[Extracted page text data]
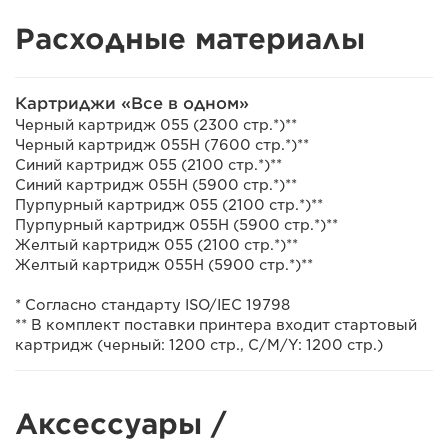
Расходные материалы
Картриджи «Все в одном»
Черный картридж 055 (2300 стр.*)**
Черный картридж 055H (7600 стр.*)**
Синий картридж 055 (2100 стр.*)**
Синий картридж 055H (5900 стр.*)**
Пурпурный картридж 055 (2100 стр.*)**
Пурпурный картридж 055H (5900 стр.*)**
Желтый картридж 055 (2100 стр.*)**
Желтый картридж 055H (5900 стр.*)**
* Согласно стандарту ISO/IEC 19798
** В комплект поставки принтера входит стартовый
картридж (черный: 1200 стр., C/M/Y: 1200 стр.)
Аксессуары /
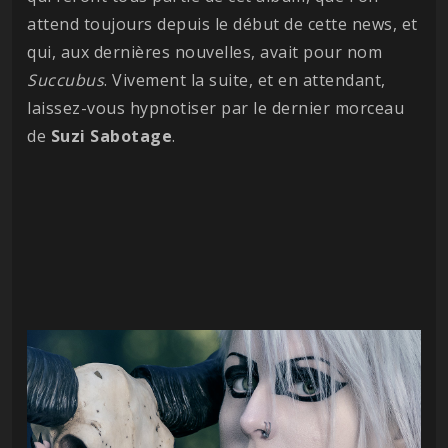
attend toujours depuis le début de cette news, et
qui, aux dernières nouvelles, avait pour nom
Succubus
. Vivement la suite, et en attendant,
laissez-vous hypnotiser par le dernier morceau
de
Suzi Sabotage
.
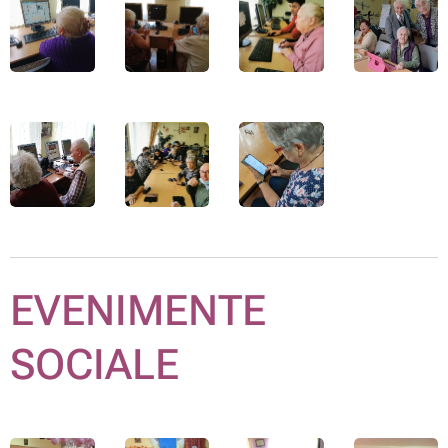
EVENIMENTE
SOCIALE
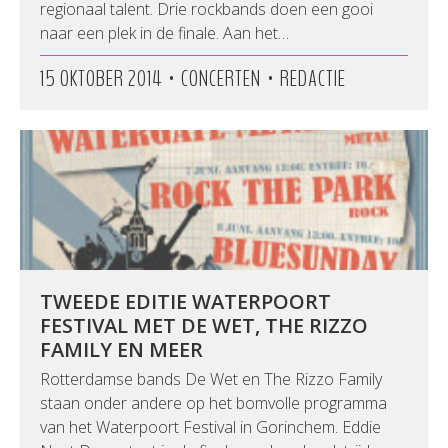
regionaal talent. Drie rockbands doen een gooi
naar een plek in de finale. Aan het…
•
•
15 OKTOBER 2014
CONCERTEN
REDACTIE
TWEEDE EDITIE WATERPOORT
FESTIVAL MET DE WET, THE RIZZO
FAMILY EN MEER
Rotterdamse bands De Wet en The Rizzo Family
staan onder andere op het bomvolle programma
van het Waterpoort Festival in Gorinchem. Eddie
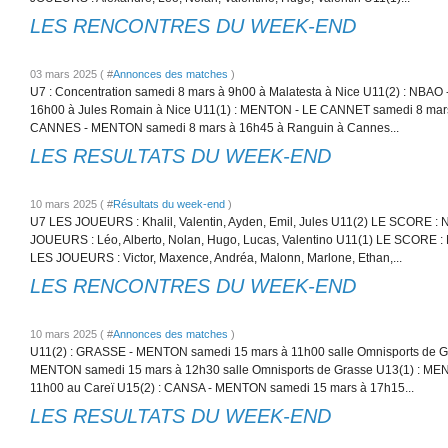
LES RENCONTRES DU WEEK-END
03 mars 2025 ( #
Annonces des matches
)
U7 : Concentration samedi 8 mars à 9h00 à Malatesta à Nice U11(2) : NBA
16h00 à Jules Romain à Nice U11(1) : MENTON - LE CANNET samedi 8 mars
CANNES - MENTON samedi 8 mars à 16h45 à Ranguin à Cannes...
LES RESULTATS DU WEEK-END
10 mars 2025 ( #
Résultats du week-end
)
U7 LES JOUEURS : Khalil, Valentin, Ayden, Emil, Jules U11(2) LE SCORE 
JOUEURS : Léo, Alberto, Nolan, Hugo, Lucas, Valentino U11(1) LE SCORE
LES JOUEURS : Victor, Maxence, Andréa, Malonn, Marlone, Ethan,...
LES RENCONTRES DU WEEK-END
10 mars 2025 ( #
Annonces des matches
)
U11(2) : GRASSE - MENTON samedi 15 mars à 11h00 salle Omnisports de G
MENTON samedi 15 mars à 12h30 salle Omnisports de Grasse U13(1) : ME
11h00 au Careï U15(2) : CANSA - MENTON samedi 15 mars à 17h15...
LES RESULTATS DU WEEK-END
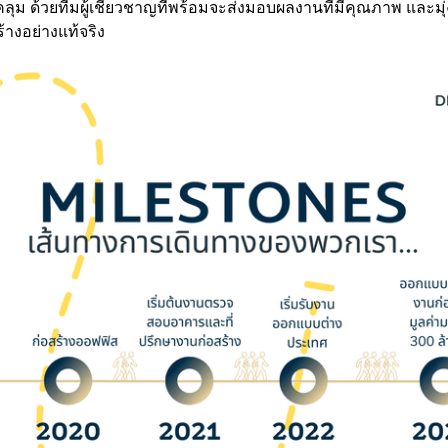
ุม ด้วยทีมผู้เชี่ยวชาญที่พร้อมจะส่งมอบผลงานที่มีคุณภาพ และมุ่ง
างอย่างแท้จริง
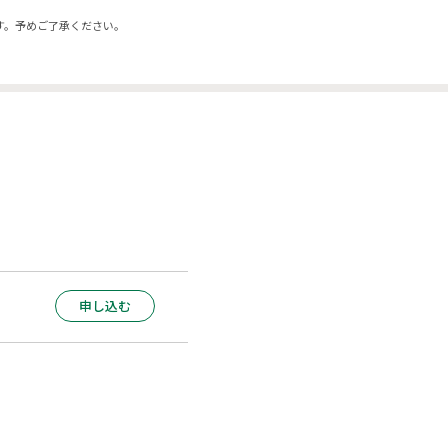
す。予めご了承ください。
申し込む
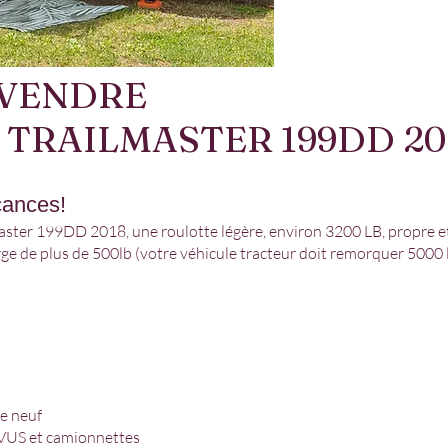
 VENDRE
TRAILMASTER 199DD 20
cances!
ster 199DD 2018, une roulotte légère, environ 3200 LB, propre et
ge de plus de 500lb (votre véhicule tracteur doit remorquer 5000 
e neuf
 VUS et camionnettes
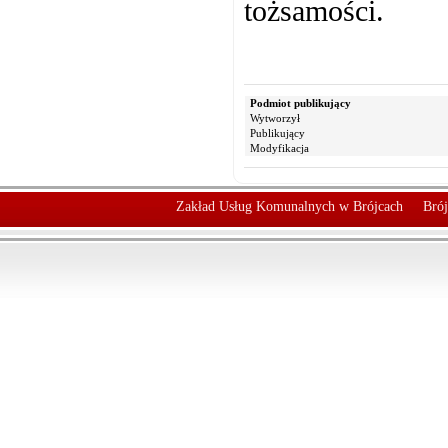
tożsamości.
Podmiot publikujący
Wytworzył
Publikujący
Modyfikacja
Zakład Usług Komunalnych w Brójcach
Brój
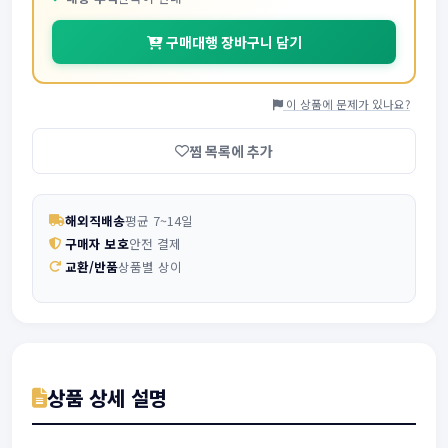
구매대행 장바구니 담기
이 상품에 문제가 있나요?
찜 목록에 추가
해외직배송
평균 7~14일
구매자 보호
안전 결제
교환/반품
상품별 상이
상품 상세 설명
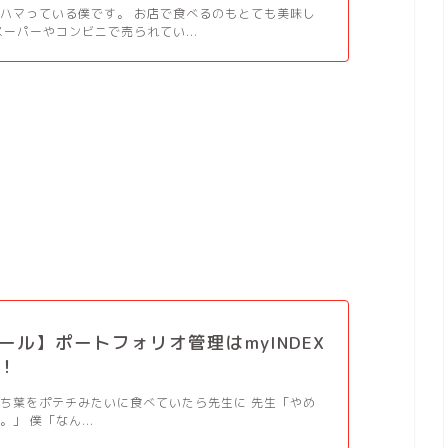
ハマっている僕です。 お店で食べるのもとても美味し
スーパーやコンビニで売られてい...
。
ール】ポートフォリオ管理はmyINDEX
！
ち葉をポテチみたいに食べていたら先生に 先生「やめ
」 僕「なん...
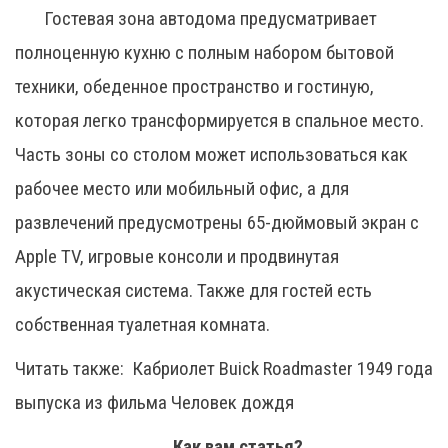
Гостевая зона автодома предусматривает
полноценную кухню с полным набором бытовой
техники, обеденное пространство и гостиную,
которая легко трансформируется в спальное место.
Часть зоны со столом может использоваться как
рабочее место или мобильный офис, а для
развлечений предусмотрены 65-дюймовый экран с
Apple TV, игровые консоли и продвинутая
акустическая система. Также для гостей есть
собственная туалетная комната.
Читать также:
Кабриолет Buick Roadmaster 1949 года
выпуска из фильма Человек дождя
Как вам статья?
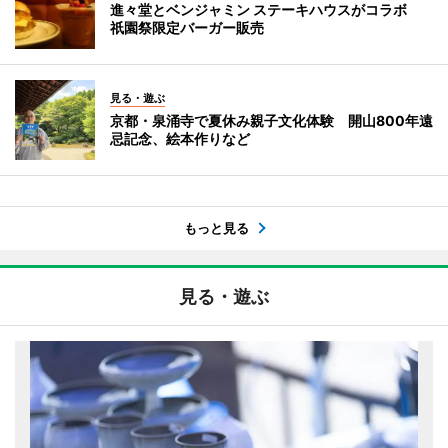
進々堂とベンジャミン ステーキハウスがコラボ
祇園祭限定バーガー販売
見る・遊ぶ
京都・泉涌寺で夏休み親子文化体験 開山800年遠
忌記念、絵本作りなど
もっと見る
見る・遊ぶ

AIM OF THE TASK: Please return the lines from the line with "ster 199DD 2018, une" through the last line of the data, both included, exactly, and without pictures.

OUTPUT OF THE EXERCISE:
ster 199DD 2018, une roulotte légère, environ 3200 LB, propre et
ge de plus de 500lb (votre véhicule tracteur doit remorquer 5000 
e neuf
 VUS et camionnettes
tożsamości.
Podmiot publikujący
Wytworzył
Publikujący
Modyfikacja
Zakład Usług Komunalnych w Brójcach
Brój
구매대행 장바구니 담기
이 상품에 문제가 있나요?
찜 목록에 추가
해외직배송
평균 7~14일
구매자 보호
안전 결제
교환/반품
상품별 상이
상품 상세 설명
ハマっている僕です。 お店で食べるのもとても美味し
スーパーやコンビニで売られてい...
。
ール】ポートフォリオ管理はmyINDEX
！
ち葉をポテチみたいに食べていたら先生に 先生「やめ
」 僕「なん...
Гостевая зона автодома предусматривает
полноценную кухню с полным набором бытовой
техники, обеденное пространство и гостиную,
которая легко трансформируется в спальное место.
Часть зоны со столом может использоваться как
рабочее место или мобильный офис, а для
развлечений предусмотрены 65-дюймовый экран с
Apple TV, игровые консоли и продвинутая
акустическая система. Также для гостей есть
собственная туалетная комната.
Читать также:
Кабриолет Buick Roadmaster 1949 года
выпуска из фильма Человек дождя
Как вам статья?
進々堂とベンジャミン ステーキハウスがコラボ
祇園祭限定バーガー販売
見る・遊ぶ
京都・泉涌寺で夏休み親子文化体験 開山800年遠
忌記念、絵本作りなど
もっと見る
見る・遊ぶ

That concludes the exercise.